Кадриль рассыпалась по залу.
– Я хотел бы знать, – заметил Ризенс своим приятелям, – почему эти милые создания причесываются таким экстравагантным и варварским образом. Я готов подумать, что эти прически являются произведением архитектора, который делает из их волос эти башни, пирамиды, капители, раковины, сабельные эфесы, автомобильные фонари, пожарные каски и прочее, подобно тому, как кондитеры все это делают из сахара и шоколада. В каждой подобной прическе ты найдешь мотивы сотен мод и рас от греческой до кафрской. Та же прихотливость проявляется и в их туалетах. Смотрите: Кора одета, словно догаресса, а Тоска валькирией. С другими еще хуже: смесь помпадур с японским, первой империи и модерна; сандалии – рядом с сапожками амазонок, из-под римской тоги выглядывают французские башмачки. Такую картину представляли бы женщины какого-нибудь дикого африканского племени, которым европейские исследователи подарили сундук с костюмами оперной труппы.
– Если бы эти женщины причесывались и одевались так, как те дамы, с которыми мы постоянно встречаемся в наших гостиных, – заметил Эллера, – то никто не приходил бы сюда или, по крайней мере, не приходил бы так часто. То же и с обстановкой… Если бы ты, вместо этой мешанины из турецких ковров и занавесок либерти, арабских декораций и железнодорожных диванов, фресок Людовика XV и трактирных олеографий, экзотических растений и дешевых безделушек, видел гармоничную обстановку в строго выдержанном стиле, то тебе показалось бы, что ты в обыкновенном семейном доме, и ты спросил бы с удивлением: «Как? Неужели это дом терпимости?»

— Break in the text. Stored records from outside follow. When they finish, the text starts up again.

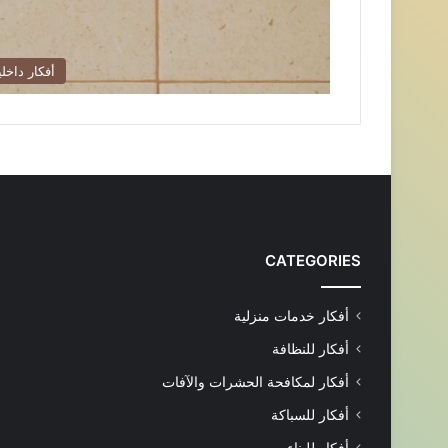
أفكار داخلي
CATEGORIES
أفكار خدمات منزلية
أفكار للنظافة
أفكار لمكافحة الحشرات والآفات
أفكار للسباكة
أفكار للبناء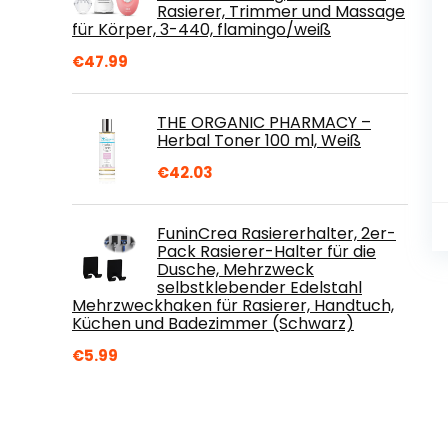
Rasierer, Trimmer und Massage
für Körper, 3-440, flamingo/weiß
€
47.99
THE ORGANIC PHARMACY –
Herbal Toner 100 ml, Weiß
€
42.03
FuninCrea Rasiererhalter, 2er-
Pack Rasierer-Halter für die
Dusche, Mehrzweck
selbstklebender Edelstahl
Mehrzweckhaken für Rasierer, Handtuch,
Küchen und Badezimmer (Schwarz)
€
5.99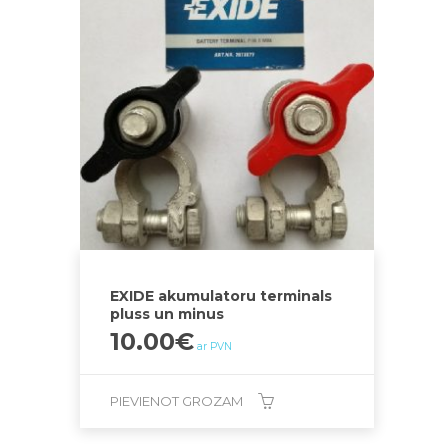
EXIDE akumulatoru terminals
pluss un minus
10.00
€
ar PVN
PIEVIENOT GROZAM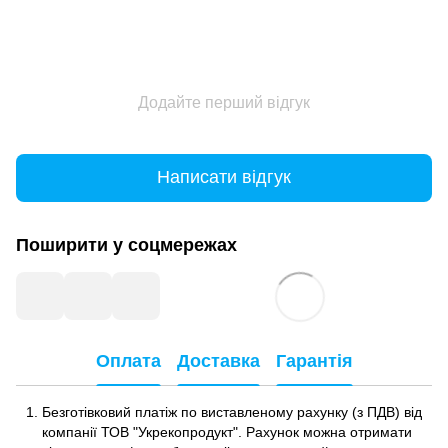
Додайте перший відгук
Написати відгук
Поширити у соцмережах
Оплата
Доставка
Гарантія
Безготівковий платіж по виставленому рахунку (з ПДВ) від
компанії ТОВ "Укрекопродукт". Рахунок можна отримати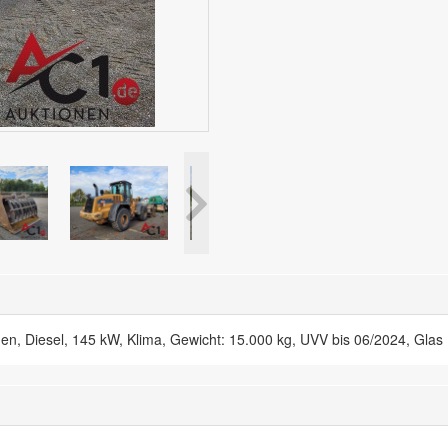
, Diesel, 145 kW, Klima, Gewicht: 15.000 kg, UVV bis 06/2024, Glas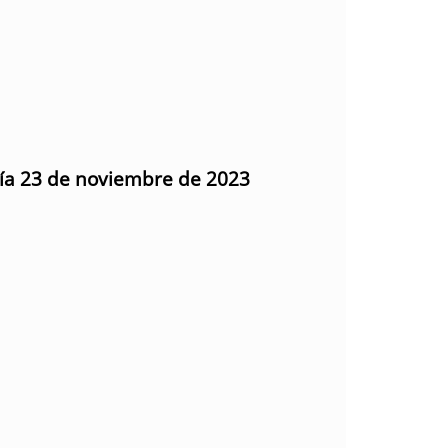
día 23 de noviembre de 2023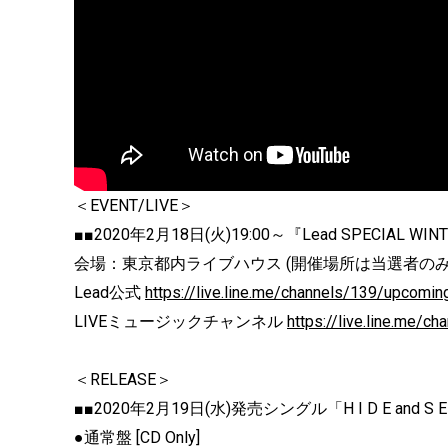
＜EVENT/LIVE＞
■■2020年2月18日(火)19:00～『Lead SPECIAL WINT
会場：東京都内ライブハウス (開催場所は当選者のみ
Lead公式
https://live.line.me/channels/139/upcomi
LIVEミュージックチャンネル
https://live.line.me/
＜RELEASE＞
■■2020年2月19日(水)発売シングル「H I D E and
●通常盤 [CD Only]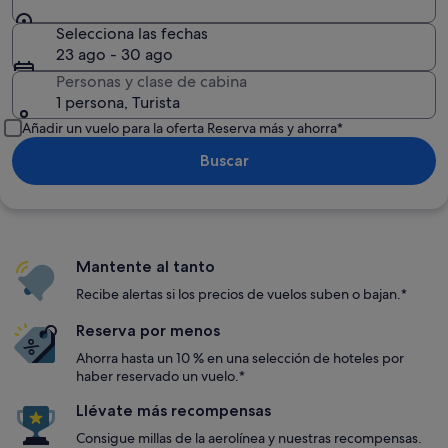
Selecciona las fechas
23 ago - 30 ago
Personas y clase de cabina
1 persona, Turista
Añadir un vuelo para la oferta Reserva más y ahorra*
Buscar
Mantente al tanto
Recibe alertas si los precios de vuelos suben o bajan.*
Reserva por menos
Ahorra hasta un 10 % en una selección de hoteles por
haber reservado un vuelo.*
Llévate más recompensas
Consigue millas de la aerolínea y nuestras recompensas.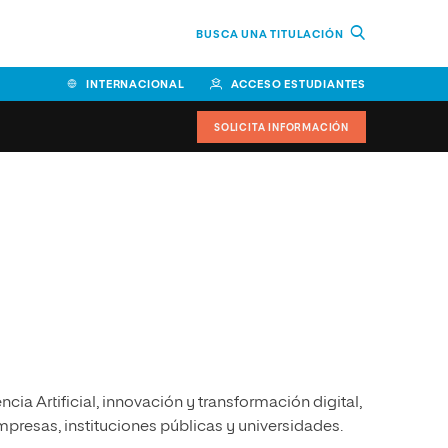
BUSCA UNA TITULACIÓN
INTERNACIONAL
ACCESO ESTUDIANTES
SOLICITA INFORMACIÓN
Facultad de Ciencias de la
Educación y Humanidades
Facultad de Ciencias de la
Salud
Facultad de Economía y
Empresa
Escuela Superior de Ingeniería
cia Artificial, innovación y transformación digital,
y Tecnología (ESIT)
mpresas, instituciones públicas y universidades.
Facultad de Derecho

– Не думаешь ли ты, что мужчины приходят сюда лишь для того, чтобы найти самку?! Ее они могут найти повсюду и во всякое время. Но вне этого дома они найдут женщину, ничем не отличающуюся от других, постель – каких много и разговоры почти всегда одни и те же… Все это скоро становится шаблонным, и после нескольких обладаний, такая связь, если даже в ней замешаны любовь или страсть, принимает застывшую стандартную форму, обусловливаемую нашими общественными приличиями, лицемерием и воспитанием. Но кто молод, тот полон любопытства, хочет все узнать и испытать, а кто уже в летах, тот ищет воспоминаний: дремлющий в нас зоологический инстинкт просыпается, человек снова становится животным, валяется в грязи, чтобы удовлетворить и заглушить свою страсть.
И я думаю, что причина процветания этого дома кроется именно в его пошлости, в крикливости этих цветов, в странном виде этих женщин, которые делают из себя при помощи щеточек, щипцов, румян и белил не то карикатуру красоты, не то апофеоз развращенности.
В этом выставленном на вид пороке, который я назвал бы естественным и неподдельным, есть сходство с буддизмом, придавшим своим вылощенным и позолоченным идолам необычайно прихотливые формы, смешные и чудовищные.
И вот люди, в большинстве наивные, любят эту тяжелую, насыщенную разнородными испарениями атмосферу, в которой дыхание улицы и алькова, комфорта и нищеты, грязных и выхоленных тел, табака и алкоголя, женщины и зверя…
– Кончен ли реферат? – прервал Контарини, приближаясь к группе и ведя под руки двух девиц, двигавшихся как в кекуоке. – Эти дамы, – обратился он к Эллера, – взывают к твоей лире…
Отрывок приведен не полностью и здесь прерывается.